In 1963, with the architect Joachim Pfeufer, he created the Poïpoïdrome 4 project, a meeting place and centre for "Permanent Creation" located at the crossroads between two currents: action and reflection. There was nothing to "learn" in order to participate: what the users knew was enough. In 1965, with George Brecht, Robert Filliou founded the gallery "La Cédille qui sourit" 5 [The Smiling Cedilla) in Villefranche-sur-Mer, although it was usually closed because the artists were at the local café: "In my opinion, that's where you get your best ideas". They then founded "Eternal Network, La Fête Permanente" [Eternal Network, The Constant Festival]: "The artist must be aware that he is part of a larger social network, part of the "Constant Festival" which surrounds him everywhere and elsewhere in the world."

After the filmographical experiments of "La Cédille qui sourit", he made Hommage à Méliès [Hommage to Méliès] with George Brecht and Bob Guiny to express their delight in their wonderment at the simplicity of the old silent films and, with Emmett Williams, Double Happening, Contribution for Happening & Fluxus, a performance staged in the women's toilets at the Dusseldorf Academy of Fine Arts. with the König publishing company in Cologne, he published a "pluri-book", Teaching and Learning as Performing Arts: happenings, events, action poetry, environments, visual poetry, films, street theatre, non-instrumental music, games, exchanges of letters, etc.

In 1971, he created "la République géniale"[the Republic of Genius]: people enter its territory to develop their genius rather than their talent. Research is no longer the privileged domain of the person who knows, but of the person who does not know. In Le Petit Robert Filliou, he defined, among other things, the principles of Poetic Economics for which a scale of values had to be worked out.

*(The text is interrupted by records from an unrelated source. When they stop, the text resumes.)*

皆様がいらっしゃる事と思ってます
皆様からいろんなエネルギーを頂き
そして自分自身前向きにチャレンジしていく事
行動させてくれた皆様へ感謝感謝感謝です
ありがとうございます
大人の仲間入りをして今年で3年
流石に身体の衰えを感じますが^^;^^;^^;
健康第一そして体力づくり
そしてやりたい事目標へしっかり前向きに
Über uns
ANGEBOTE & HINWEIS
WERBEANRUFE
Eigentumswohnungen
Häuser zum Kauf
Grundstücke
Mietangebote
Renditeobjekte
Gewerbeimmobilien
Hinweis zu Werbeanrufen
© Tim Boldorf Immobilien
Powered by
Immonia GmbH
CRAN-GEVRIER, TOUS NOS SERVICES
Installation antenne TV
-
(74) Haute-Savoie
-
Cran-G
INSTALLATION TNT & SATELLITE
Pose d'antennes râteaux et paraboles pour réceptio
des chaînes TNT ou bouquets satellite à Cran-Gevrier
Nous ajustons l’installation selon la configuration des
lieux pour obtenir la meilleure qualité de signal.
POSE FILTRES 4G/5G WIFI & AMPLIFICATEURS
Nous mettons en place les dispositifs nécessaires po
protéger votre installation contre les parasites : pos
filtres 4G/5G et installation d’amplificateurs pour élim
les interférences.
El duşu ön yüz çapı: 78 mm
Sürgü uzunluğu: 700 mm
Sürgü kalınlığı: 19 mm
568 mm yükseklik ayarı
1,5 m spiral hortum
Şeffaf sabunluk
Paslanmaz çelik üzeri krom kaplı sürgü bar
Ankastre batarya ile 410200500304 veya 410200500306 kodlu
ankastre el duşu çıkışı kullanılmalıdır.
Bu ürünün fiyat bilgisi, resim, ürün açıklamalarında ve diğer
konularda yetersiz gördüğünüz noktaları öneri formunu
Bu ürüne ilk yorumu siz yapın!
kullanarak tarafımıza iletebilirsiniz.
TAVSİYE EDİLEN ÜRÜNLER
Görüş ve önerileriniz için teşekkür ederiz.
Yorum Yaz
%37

His films are above all made of humour, derision and random elements, closely linked to the spirit of Fluxus.On January 17th 1973, with the idea of uniting people of all times, he celebrated the 1,000,010th Anniversary of Art at the Neue Galerie der Stadt in Aachen. "Art must return to the people to which it belongs." As 10 years had gone by since Filliou had begun his "Histoire chuchotée de l'art"[Whispered History of Art], 1,000,010 years corresponded to the arbitrary date of Man's appearance on Earth. The artist was working on the search for the origin and proposed a new concept, "The Prebiological Genius".

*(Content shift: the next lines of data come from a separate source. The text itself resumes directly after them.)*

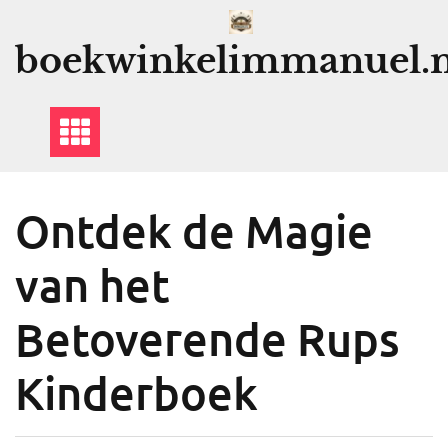
Ga
naar
boekwinkelimmanuel.n
de
inhoud
Ontdek de Magie
van het
Betoverende Rups
Kinderboek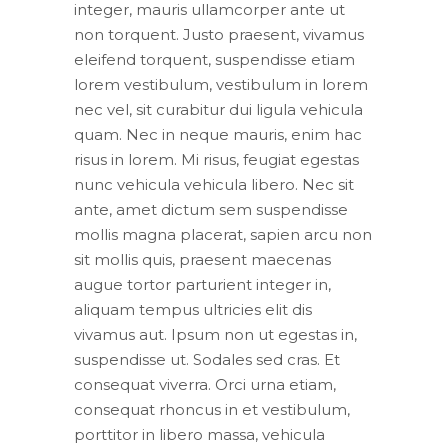
integer, mauris ullamcorper ante ut
non torquent. Justo praesent, vivamus
eleifend torquent, suspendisse etiam
lorem vestibulum, vestibulum in lorem
nec vel, sit curabitur dui ligula vehicula
quam. Nec in neque mauris, enim hac
risus in lorem. Mi risus, feugiat egestas
nunc vehicula vehicula libero. Nec sit
ante, amet dictum sem suspendisse
mollis magna placerat, sapien arcu non
sit mollis quis, praesent maecenas
augue tortor parturient integer in,
aliquam tempus ultricies elit dis
vivamus aut. Ipsum non ut egestas in,
suspendisse ut. Sodales sed cras. Et
consequat viverra. Orci urna etiam,
consequat rhoncus in et vestibulum,
porttitor in libero massa, vehicula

In 1977, Robert Filliou was living in Canada, where he made several videos. It was not the medium itself which interested him. The artist, who never worried about creating "works of art", chose any material as long as it conveyed his ideas and thoughts, and as long as it linked the territories of geniuses one to the other. It was in this sense that he used video, not only to keep a record of his performances as many artists have been doing since the 1960s, but also so that he could circulate his work: "To contact the audience that we want, I think it's video that will do it". He imagined a "Video-Universe-City" 6 project as a means of propagating Constant Creation.

With his wife Marianne, Robert Filliou withdrew for 3 years 3 months and 3 days to a Buddhist centre at Les Eyzies in the Dordogne (France). In 1987, he produced his last work, Time is a Nutshell, made up of several walnuts emptied so that they could contain a few words. in December 2nd, Robert Filliou died, like a Buddhist, after seeking enlightenment through the texts of the Veda and through Fluxus.